Starbucks — White cup contest / My Starbucks idea
Starbucks is a innovative company that has used Crowdsourcing effectively and on numerous occasions. The two times that stand out are their White Cup Contest back in 2014 and their “My Starbucks Idea”
Baristas started noticing that Starbucks’ signature white cups were serving as blank canvases for designers and artists to scribble some sketches, so the idea to start a campaign around these simple designs was born. And in the spring of 2014, the White Cup Contest was born.
Customers were encouraged to decorate their Starbucks cup with an original design, take a photo, and submit it on social media with the hashtag #WhiteCupContest. Over the course of a few months, nearly 4,000 unique submissions were received. The winning design was submitted by Pittsburgh art student Brita Lynn Thompson, and her image was then used on the limited edition reusable cup for 2014. This was a genius move, because Starbucks created a reusable cup that was available for purchase to their customers. As an incentive to reduce waste, the customers received a 10 cent discount each time you used the cup. This is all a part of the company’s continued efforts to encourage customers to go green and prioritize environmentally-friendly products, and it was a great way to integrate itself in the community by shining the light on new artists.

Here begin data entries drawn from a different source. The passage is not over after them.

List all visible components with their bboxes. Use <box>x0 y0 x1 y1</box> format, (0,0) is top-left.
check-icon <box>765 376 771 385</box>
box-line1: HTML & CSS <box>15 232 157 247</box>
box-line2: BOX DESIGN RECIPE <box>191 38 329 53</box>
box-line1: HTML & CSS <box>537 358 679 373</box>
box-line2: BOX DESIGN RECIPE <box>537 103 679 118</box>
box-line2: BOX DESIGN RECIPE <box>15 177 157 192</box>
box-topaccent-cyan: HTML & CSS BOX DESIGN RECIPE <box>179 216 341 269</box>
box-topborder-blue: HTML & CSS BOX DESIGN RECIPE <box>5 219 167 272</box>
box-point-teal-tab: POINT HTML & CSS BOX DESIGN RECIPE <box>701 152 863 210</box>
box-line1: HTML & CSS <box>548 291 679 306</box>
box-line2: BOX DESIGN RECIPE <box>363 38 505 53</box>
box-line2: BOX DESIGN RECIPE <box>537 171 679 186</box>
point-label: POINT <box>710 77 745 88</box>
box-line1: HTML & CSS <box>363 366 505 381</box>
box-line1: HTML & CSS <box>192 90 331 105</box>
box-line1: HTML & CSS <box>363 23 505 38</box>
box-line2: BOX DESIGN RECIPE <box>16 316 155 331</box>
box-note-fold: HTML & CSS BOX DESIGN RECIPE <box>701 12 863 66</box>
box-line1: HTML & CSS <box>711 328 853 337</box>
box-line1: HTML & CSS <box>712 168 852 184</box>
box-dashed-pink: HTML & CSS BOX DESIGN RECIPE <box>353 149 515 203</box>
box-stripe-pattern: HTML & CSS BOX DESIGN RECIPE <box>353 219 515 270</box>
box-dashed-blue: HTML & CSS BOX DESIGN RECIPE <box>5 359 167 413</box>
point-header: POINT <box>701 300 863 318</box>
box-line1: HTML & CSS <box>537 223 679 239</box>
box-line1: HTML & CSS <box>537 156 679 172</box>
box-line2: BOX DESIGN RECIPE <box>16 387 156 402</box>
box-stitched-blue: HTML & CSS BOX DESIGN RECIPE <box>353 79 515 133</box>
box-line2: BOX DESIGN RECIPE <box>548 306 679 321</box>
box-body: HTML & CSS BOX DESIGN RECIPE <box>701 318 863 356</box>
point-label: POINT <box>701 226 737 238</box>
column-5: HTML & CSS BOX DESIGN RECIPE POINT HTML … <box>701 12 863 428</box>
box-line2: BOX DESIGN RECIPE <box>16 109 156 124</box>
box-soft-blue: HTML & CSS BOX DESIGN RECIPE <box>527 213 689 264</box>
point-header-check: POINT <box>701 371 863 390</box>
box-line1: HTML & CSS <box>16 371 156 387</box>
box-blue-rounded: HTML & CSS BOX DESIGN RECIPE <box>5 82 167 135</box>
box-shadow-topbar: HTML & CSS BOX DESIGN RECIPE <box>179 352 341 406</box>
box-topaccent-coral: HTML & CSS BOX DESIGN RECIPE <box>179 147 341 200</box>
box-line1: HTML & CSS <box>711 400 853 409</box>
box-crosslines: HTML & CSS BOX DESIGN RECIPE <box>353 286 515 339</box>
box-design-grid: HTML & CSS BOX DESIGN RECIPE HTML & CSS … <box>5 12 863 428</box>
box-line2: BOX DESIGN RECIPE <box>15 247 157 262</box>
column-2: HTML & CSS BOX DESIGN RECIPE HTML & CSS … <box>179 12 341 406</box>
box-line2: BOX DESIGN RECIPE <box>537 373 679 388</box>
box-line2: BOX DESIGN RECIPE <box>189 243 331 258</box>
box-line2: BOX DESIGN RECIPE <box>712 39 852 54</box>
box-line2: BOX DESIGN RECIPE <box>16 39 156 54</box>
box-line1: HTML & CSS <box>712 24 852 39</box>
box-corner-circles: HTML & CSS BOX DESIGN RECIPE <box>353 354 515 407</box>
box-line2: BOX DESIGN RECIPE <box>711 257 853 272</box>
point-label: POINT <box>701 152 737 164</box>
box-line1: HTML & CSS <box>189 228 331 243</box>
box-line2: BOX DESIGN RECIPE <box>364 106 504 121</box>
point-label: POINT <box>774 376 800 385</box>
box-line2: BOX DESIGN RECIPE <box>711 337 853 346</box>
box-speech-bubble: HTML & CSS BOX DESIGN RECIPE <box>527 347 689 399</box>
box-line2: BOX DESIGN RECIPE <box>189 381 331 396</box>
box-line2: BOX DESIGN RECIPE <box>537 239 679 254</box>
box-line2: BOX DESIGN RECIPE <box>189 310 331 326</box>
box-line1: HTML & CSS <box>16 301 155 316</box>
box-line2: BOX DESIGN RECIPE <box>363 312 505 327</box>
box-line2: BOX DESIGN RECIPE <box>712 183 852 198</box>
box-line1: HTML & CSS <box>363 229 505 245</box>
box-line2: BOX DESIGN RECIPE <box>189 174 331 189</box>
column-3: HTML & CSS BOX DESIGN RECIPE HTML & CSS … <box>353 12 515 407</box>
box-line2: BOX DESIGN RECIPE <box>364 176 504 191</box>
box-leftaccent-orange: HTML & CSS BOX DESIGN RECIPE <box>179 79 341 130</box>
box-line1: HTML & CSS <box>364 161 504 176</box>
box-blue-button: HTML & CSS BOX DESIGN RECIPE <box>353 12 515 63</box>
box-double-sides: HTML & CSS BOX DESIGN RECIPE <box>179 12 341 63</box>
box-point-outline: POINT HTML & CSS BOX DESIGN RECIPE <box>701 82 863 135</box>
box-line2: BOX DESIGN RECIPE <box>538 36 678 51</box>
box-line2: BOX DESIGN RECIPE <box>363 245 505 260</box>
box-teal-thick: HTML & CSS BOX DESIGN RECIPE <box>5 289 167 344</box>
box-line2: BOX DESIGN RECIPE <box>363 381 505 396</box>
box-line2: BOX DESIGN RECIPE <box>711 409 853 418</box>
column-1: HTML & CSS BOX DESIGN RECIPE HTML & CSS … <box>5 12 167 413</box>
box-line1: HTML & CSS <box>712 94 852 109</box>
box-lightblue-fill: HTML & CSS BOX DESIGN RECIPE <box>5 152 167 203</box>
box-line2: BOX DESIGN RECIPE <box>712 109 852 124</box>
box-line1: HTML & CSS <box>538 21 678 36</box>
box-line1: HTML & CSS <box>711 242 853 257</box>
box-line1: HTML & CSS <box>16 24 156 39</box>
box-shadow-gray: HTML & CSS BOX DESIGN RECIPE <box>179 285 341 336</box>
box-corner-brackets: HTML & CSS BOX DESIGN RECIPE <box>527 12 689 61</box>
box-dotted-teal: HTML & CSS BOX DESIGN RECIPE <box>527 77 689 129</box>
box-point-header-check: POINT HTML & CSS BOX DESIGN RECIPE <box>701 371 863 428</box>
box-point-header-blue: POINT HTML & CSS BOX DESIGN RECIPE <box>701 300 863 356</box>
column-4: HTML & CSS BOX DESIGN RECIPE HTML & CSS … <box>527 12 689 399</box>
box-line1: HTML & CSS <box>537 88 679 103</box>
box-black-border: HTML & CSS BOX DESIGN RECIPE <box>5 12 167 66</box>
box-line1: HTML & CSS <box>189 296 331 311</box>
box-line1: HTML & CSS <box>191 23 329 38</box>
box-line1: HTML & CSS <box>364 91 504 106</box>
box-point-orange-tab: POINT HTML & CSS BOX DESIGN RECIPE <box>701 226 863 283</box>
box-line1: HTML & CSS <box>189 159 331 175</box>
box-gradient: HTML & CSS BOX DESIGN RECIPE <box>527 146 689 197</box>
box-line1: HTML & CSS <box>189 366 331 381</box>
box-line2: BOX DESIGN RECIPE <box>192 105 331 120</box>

Howard Schultz launched “My Starbucks Idea” back in 2008 to help increase the company’s focus on the customer and what they want. The company strives to emulate the coffee shop barista experience online by engaging with customers and building relationships. On My Starbucks Idea, Starbucks gives customers insight into what the company is doing and makes them feel like an insider. My Starbucks Idea has had tremendous success and has been the source of ideas such as Cake Pops, Hazelnut Macchiato, and free Wi-Fi to name a few. At the five-year anniversary of the site launch (2013), My Starbucks Idea had generated more than 150,000 ideas and the company had implemented 277 of those ideas. To this day, you can submit your idea to Starbucks!
Lego — LEGO Ideas
LEGO has created an online community of nearly one million members and is using crowdsourcing both to select new product ideas and provide their most loyal supporters an outlet to share their creations.
In recent years the company launched its Lego Ideas Platform which is giving its biggest fans a say in the future of their play. The Ideas Platform allows users to join an online community of nearly one million fans. After becoming a member of the community, users can submit their own ideas. They can also choose to vote for ideas that have been posted by other community members. If an idea receives over 10,000 supporters, it is assessed by the Lego Review Board and may be produced into a real Lego set to be sold to the public.
Lego incentives participation by giving the creator 1% of the royalties on worldwide sales of their design. In addition to being identified in the set materials as the product’s creator. The LEGO Group achieved nearly $6B of revenue in 2017 (up nearly 40% since 2013), showing that Crowdsourcing can reignite a love for a brand as the consumer makes it his / her own.
Crowdsourcing has huge potential, not just for large corporations, but for new innovative startups that have the ability to pivot and match niches for rapid growth. We are looking to be the innovation, co-creation platform for all startups to grow, flourish and involve the crowd. We are stronger in numbers.